== Task details ==
Set down all of the entries below word for word, with the pictures left out.

── Data extracts ──

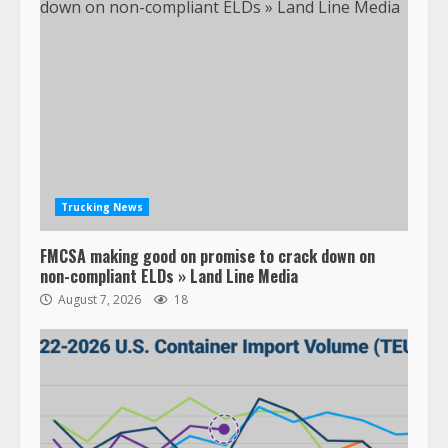
Trucking News
FMCSA making good on promise to crack down on
non-compliant ELDs » Land Line Media
August 7, 2026
18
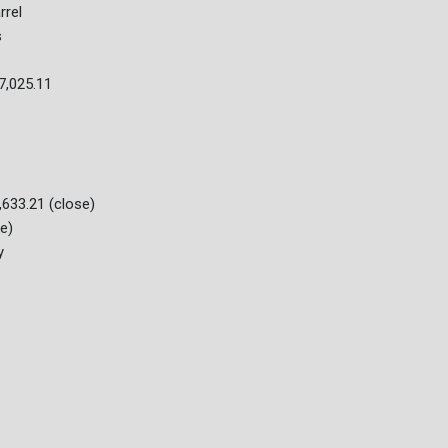
rrel
s
7,025.11
633.21 (close)
e)
y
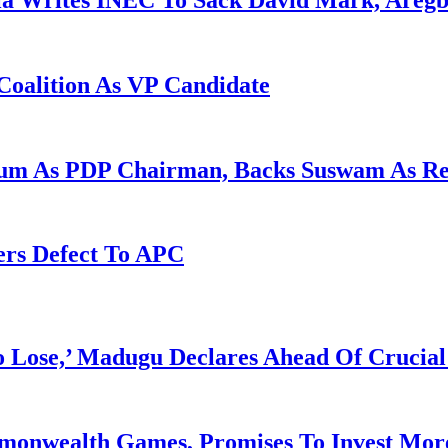
la Writes INEC To Sack David Mark, Aregb
Coalition As VP Candidate
gum As PDP Chairman, Backs Suswam As R
ers Defect To APC
Lose,’ Madugu Declares Ahead Of Crucial
mmonwealth Games, Promises To Invest More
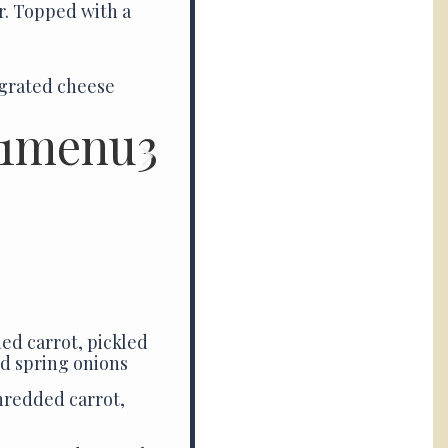
r. Topped with a
 grated cheese
ed carrot, pickled
nd spring onions
hredded carrot,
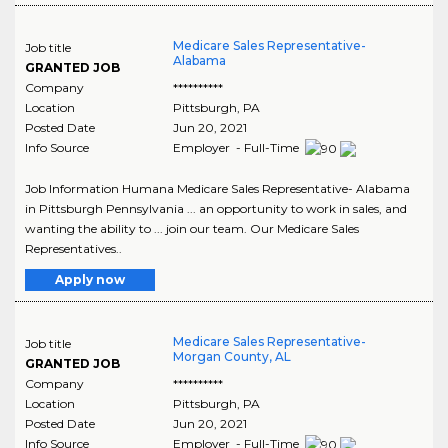
Medicare Sales Representative-
Job title
Alabama
GRANTED JOB
Company
**********
Location
Pittsburgh
,
PA
Posted Date
Jun 20, 2021
Info Source
Employer - Full-Time
Job Information Humana Medicare Sales Representative- Alabama
in Pittsburgh Pennsylvania ... an opportunity to work in sales, and
wanting the ability to ... join our team. Our Medicare Sales
Representatives..
Apply now
Medicare Sales Representative-
Job title
Morgan County, AL
GRANTED JOB
Company
**********
Location
Pittsburgh
,
PA
Posted Date
Jun 20, 2021
Info Source
Employer - Full-Time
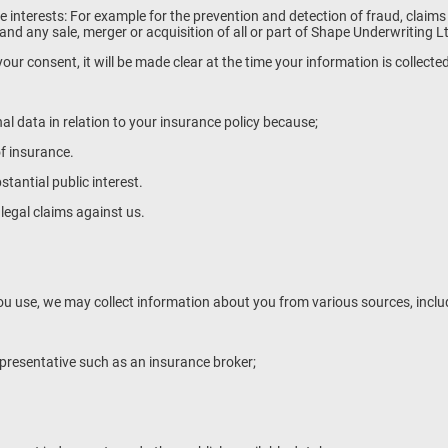
imate interests: For example for the prevention and detection of fraud, claim
nd any sale, merger or acquisition of all or part of Shape Underwriting L
our consent, it will be made clear at the time your information is collecte
l data in relation to your insurance policy because;
f insurance.
tantial public interest.
legal claims against us.
u use, we may collect information about you from various sources, inclu
presentative such as an insurance broker;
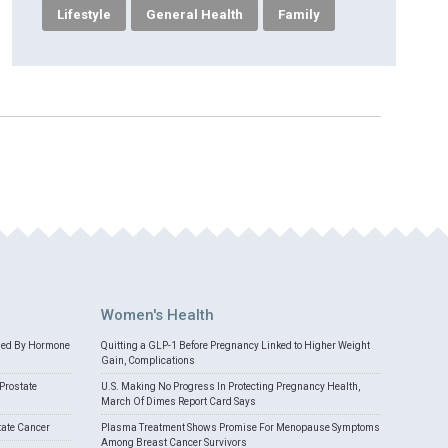
Lifestyle
General Health
Family
Women's Health
med By Hormone
Quitting a GLP-1 Before Pregnancy Linked to Higher Weight
Gain, Complications
Prostate
U.S. Making No Progress In Protecting Pregnancy Health,
March Of Dimes Report Card Says
tate Cancer
Plasma Treatment Shows Promise For Menopause Symptoms
Among Breast Cancer Survivors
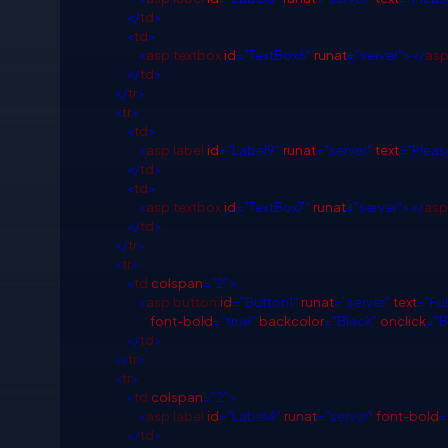
</
td
>
<
td
>
<
asp
:
textbox
id
="TextBox6"
runat
="server"></
as
</
td
>
</
tr
>
<
tr
>
<
td
>
<
asp
:
label
id
="Label9"
runat
="server"
text
="Please
</
td
>
<
td
>
<
asp
:
textbox
id
="TextBox7"
runat
="server"></
asp
</
td
>
</
tr
>
<
tr
>
<
td
colspan
="2">
<
asp
:
button
id
="Button1"
runat
="server"
text
="Fu
font-bold
="true"
backcolor
="Black"
onclick
="B
</
td
>
</
tr
>
<
tr
>
<
td
colspan
="2">
<
asp
:
label
id
="Label4"
runat
="server"
font-bold
=
</
td
>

───

== Exercise output ==
Trucking News
FMCSA making good on promise to crack down on
non-compliant ELDs » Land Line Media
August 7, 2026
18
rrel
s
7,025.11
633.21 (close)
e)
y
la Writes INEC To Sack David Mark, Aregb
Coalition As VP Candidate
gum As PDP Chairman, Backs Suswam As R
ers Defect To APC
Lose,’ Madugu Declares Ahead Of Crucial
mmonwealth Games, Promises To Invest More
r. Topped with a
 grated cheese
ed carrot, pickled
nd spring onions
hredded carrot,
Medicare Sales Representative-
Job title
Alabama
GRANTED JOB
Company
**********
Location
Pittsburgh
,
PA
Posted Date
Jun 20, 2021
Info Source
Employer - Full-Time
Job Information Humana Medicare Sales Representative- Alabama
in Pittsburgh Pennsylvania ... an opportunity to work in sales, and
wanting the ability to ... join our team. Our Medicare Sales
Representatives..
Apply now
Medicare Sales Representative-
Job title
Morgan County, AL
GRANTED JOB
Company
**********
Location
Pittsburgh
,
PA
Posted Date
Jun 20, 2021
Info Source
Employer - Full-Time
imate interests: For example for the prevention and detection of fraud, claim
nd any sale, merger or acquisition of all or part of Shape Underwriting L
our consent, it will be made clear at the time your information is collecte
l data in relation to your insurance policy because;
f insurance.
tantial public interest.
legal claims against us.
u use, we may collect information about you from various sources, inclu
presentative such as an insurance broker;
Lifestyle
General Health
Family
Women's Health
med By Hormone
Quitting a GLP-1 Before Pregnancy Linked to Higher Weight
Gain, Complications
Prostate
U.S. Making No Progress In Protecting Pregnancy Health,
March Of Dimes Report Card Says
tate Cancer
Plasma Treatment Shows Promise For Menopause Symptoms
Among Breast Cancer Survivors
</
td
>
<
td
>
<
asp
:
textbox
id
="TextBox6"
runat
="server"></
as
</
td
>
</
tr
>
<
tr
>
<
td
>
<
asp
:
label
id
="Label9"
runat
="server"
text
="Please
</
td
>
<
td
>
<
asp
:
textbox
id
="TextBox7"
runat
="server"></
asp
</
td
>
</
tr
>
<
tr
>
<
td
colspan
="2">
<
asp
:
button
id
="Button1"
runat
="server"
text
="Fu
font-bold
="true"
backcolor
="Black"
onclick
="B
</
td
>
</
tr
>
<
tr
>
<
td
colspan
="2">
<
asp
:
label
id
="Label4"
runat
="server"
font-bold
=
</
td
>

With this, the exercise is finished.